そう言ってどかっと椅子に座り直した彼は再び溜息を吐く。


「何もなさすぎてだな、迷ってんだよ」

「迷ってる? 何をですか?」

「……だから」


しかしそれに続く言葉をゴニョゴニョと濁す紅先輩に私はしーちゃんと顔を見合わせる。
この人は一体何を言いたいのだろうか。


「まさか今更彼女さんのこと騙しているの、罪悪感が湧いてきたとか?」

「は? ザイアクカン? 日本語で言えや」

「あ、もうなんでもございません」


日本語が通じないとかもう終わっている。私は彼との会話を諦めようもしたが店長は見逃せなかったのか、困り果てた表情のまま「そうだねぇ」とやんわり切り出す。
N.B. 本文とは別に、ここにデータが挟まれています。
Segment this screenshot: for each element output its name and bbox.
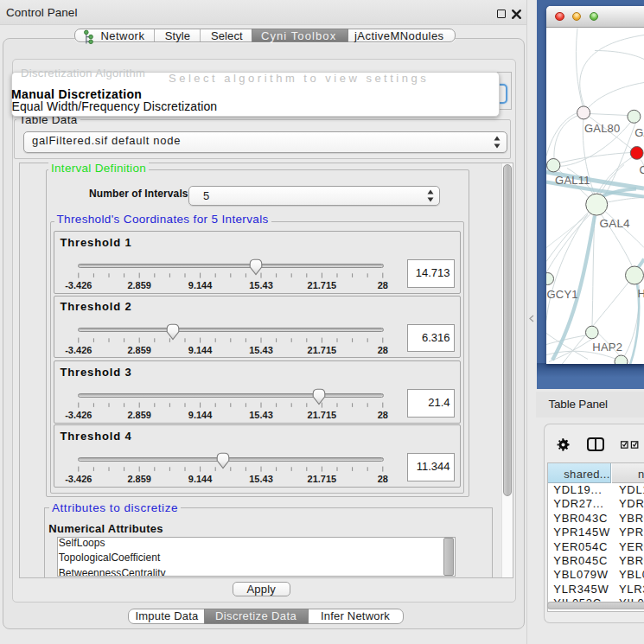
- svg-text:HAP2: HAP2: [592, 341, 622, 354]
- svg-text:GAL80: GAL80: [584, 121, 620, 134]
- svg-text:GAL2: GAL2: [634, 126, 644, 139]
- svg-text:HTB1: HTB1: [638, 287, 644, 300]
- svg-text:GCY1: GCY1: [547, 288, 578, 301]
- svg-text:CDC6: CDC6: [640, 163, 644, 175]
- svg-text:GAL4: GAL4: [600, 216, 631, 229]
- svg-text:GAL11: GAL11: [555, 174, 590, 187]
「もし誰かに悪いことをしてるっていう意識があるんだったら、早めに解決しておいた方がいいと思うよ」

「っ……」


おお、店長が珍しく大人的なアドバイスをしている!と憧憬の視線を向けていると「小野さん、今失礼なこと考えたでしょ」と心を読まれてしまったのでサッとあさっての方向へと目を逸らした。
しかし店長の言葉は紅先輩の心に深く突き刺さったらしく、先程から左胸辺りを押さえたまま動かなくなってしまった。